• [What to do]: Between the line containing "(914) 755 90 48" and the line containing "Sportovní 870" lies a run of lines; give that run again exactly, with both of those lines, and nothing else from the entries below.

========================================================================

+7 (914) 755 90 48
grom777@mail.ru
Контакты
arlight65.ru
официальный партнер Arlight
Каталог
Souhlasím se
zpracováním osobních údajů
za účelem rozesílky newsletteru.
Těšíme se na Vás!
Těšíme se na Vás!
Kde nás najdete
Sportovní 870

========================================================================

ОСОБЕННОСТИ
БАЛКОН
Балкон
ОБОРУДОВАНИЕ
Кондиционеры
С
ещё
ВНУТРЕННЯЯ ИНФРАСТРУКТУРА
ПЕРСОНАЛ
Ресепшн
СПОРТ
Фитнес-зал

========================================================================

• [Finished exercise]:
+7 (914) 755 90 48
grom777@mail.ru
Контакты
arlight65.ru
официальный партнер Arlight
Каталог
Souhlasím se
zpracováním osobních údajů
za účelem rozesílky newsletteru.
Těšíme se na Vás!
Těšíme se na Vás!
Kde nás najdete
Sportovní 870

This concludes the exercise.